L’entreprise propose aussi à ses clients de les aider à cultiver leur propre cannabis médical chez eux, ce qui est légal. « Nous avons des entrepreneurs en construction qui peuvent faire une analyse pour le client », précise M. Pillonière. Il n’y aurait que trois centres de ressources sur la Rive-Sud, à Châteauguay, Longueuil et Chambly.

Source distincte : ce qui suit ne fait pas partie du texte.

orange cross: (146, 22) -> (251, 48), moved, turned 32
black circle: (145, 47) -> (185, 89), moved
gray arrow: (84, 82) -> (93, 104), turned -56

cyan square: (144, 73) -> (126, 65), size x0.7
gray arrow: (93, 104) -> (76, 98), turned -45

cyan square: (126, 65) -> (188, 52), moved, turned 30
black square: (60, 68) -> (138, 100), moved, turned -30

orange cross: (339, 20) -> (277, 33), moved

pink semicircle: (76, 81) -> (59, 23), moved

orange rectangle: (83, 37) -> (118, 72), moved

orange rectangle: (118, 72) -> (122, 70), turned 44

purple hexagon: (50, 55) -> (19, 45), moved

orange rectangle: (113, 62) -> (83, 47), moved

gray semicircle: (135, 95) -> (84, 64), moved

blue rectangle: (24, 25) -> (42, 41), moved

L’entreprise, qui indique avoir « pensé au cannabis récréatif », n’hésite pas à signaler que le cannabis de la Société du cannabis du Québec (SCQ) « risque d’être plus cher. Il y a une tarification médicale qui est de l’ordre de 4 à 5 $ le gramme. »

Des médecins impuissants

« Le cannabis séché n’est pas un traitement reconnu par la profession médicale », indique Leslie Labranche, porte-parole du Collège des médecins du Québec. En juin 2013, le gouvernement fédéral a adopté un nouveau Règlement sur la marihuana à des fins médicales. Ce nouveau règlement, qui est entré en vigueur le 1 avril 2014, demande aux médecins de prescrire du cannabis séché à des fins médicales à des patients. « Or, ce n’est pas un médicament reconnu et n’a pas fait l’objet de recherches scientifiques assez avancées. Le médecin ne connaît pas les indications, le dosage et les effets bénéfiques ou secondaires », précise-t-elle. Avant juin 2013, le rôle du médecin était uniquement de confirmer un diagnostic (p. ex. la sclérose en plaques). Puis, avec cette attestation, le patient pouvait envoyer sa demande à Santé Canada pour se procurer du cannabis séché à des fins médicales.

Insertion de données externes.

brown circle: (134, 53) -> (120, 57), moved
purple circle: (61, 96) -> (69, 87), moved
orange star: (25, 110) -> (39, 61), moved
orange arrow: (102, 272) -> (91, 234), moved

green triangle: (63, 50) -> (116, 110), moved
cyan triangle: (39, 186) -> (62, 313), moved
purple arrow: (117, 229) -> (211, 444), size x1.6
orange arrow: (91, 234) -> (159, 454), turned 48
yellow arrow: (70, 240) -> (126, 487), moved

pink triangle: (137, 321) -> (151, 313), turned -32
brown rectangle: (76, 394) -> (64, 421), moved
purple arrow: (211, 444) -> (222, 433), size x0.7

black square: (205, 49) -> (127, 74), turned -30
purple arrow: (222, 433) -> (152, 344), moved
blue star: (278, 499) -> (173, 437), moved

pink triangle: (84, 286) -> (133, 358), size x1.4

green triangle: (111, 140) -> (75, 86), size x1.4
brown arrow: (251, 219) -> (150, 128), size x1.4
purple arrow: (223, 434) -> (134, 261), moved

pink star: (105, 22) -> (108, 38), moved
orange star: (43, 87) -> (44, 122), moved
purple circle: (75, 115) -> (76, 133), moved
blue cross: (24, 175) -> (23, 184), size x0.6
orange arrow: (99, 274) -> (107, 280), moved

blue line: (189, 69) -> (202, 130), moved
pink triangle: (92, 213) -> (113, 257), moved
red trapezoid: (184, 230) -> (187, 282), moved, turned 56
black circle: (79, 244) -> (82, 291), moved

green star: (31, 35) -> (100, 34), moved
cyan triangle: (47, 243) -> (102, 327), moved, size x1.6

À la suite de ce règlement, le Collège des médecins du Québec a privilégié la voie de la recherche et a décidé que le médecin pourrait prescrire du cannabis séché à des fins médicales dans un contexte de recherche et propose aux médecins de s’allier au projet de recherche Registre cannabis Québec dirigé par le Dr Mark Ware en place depuis mai 2015 ou avec tout autre projet de recherche approuvé par un comité d’éthique. « Au Québec, les médecins doivent respecter leur Code de déontologie, document juridique qui n’existe pas dans les autres provinces canadiennes. L’article 48 de ce Code indique que ‘’le médecin doit s’abstenir d’avoir recours à des examens, investigations ou traitements insuffisamment éprouvés, sauf dans le cadre d’un projet de recherche et dans un milieu scientifique reconnus’’ ».
Le principal avantage du Registre cannabis Québec est qu’il centralise des informations médicales jamais recensées jusqu’à présent sur l’ensemble d’un territoire et qu’il est accessible à tous les médecins et patients du Québec. Plus ce registre sera utilisé, plus les données colligées contribueront à une amélioration des connaissances et à une meilleure utilisation d’un tel produit.
Quand on évoque le cas de la clinique à Chambly, le Collège des médecins ne ménage pas ses mots. « Étant donné qu’aucun règlement fédéral ne fait mention d’un réseau de distribution encadré ou réglementé, plusieurs personnes y voient des opportunités d’affaires et ouvrent des boutiques ou des dispensaires qui facilitent les démarches des patients pour obtenir du cannabis médical. Plusieurs de ces endroits offrent des consultations avec des médecins, qui pratiquent dans une autre province canadienne, par Skype. Tous les Collèges des médecins du Canada se sont entendus pour interdire la télémédecine dans le cadre de prescription de cannabis. Le Collège des médecins du Québec a eu vent de quelques dispensaires qui ont ouvert leurs portes. Mais, le Collège a une juridiction uniquement sur les médecins. L’ouverture de ces dispensaires et la légalité de ceux-ci relèvent de la sécurité publique », de conclure Mme Labranche.
La Ville de Chambly a accordé au commerce son permis d’exercer à son emplacement actuel. Elle  renforce cependant sa règlementation quant aux endroits où il est autorisé de fumer.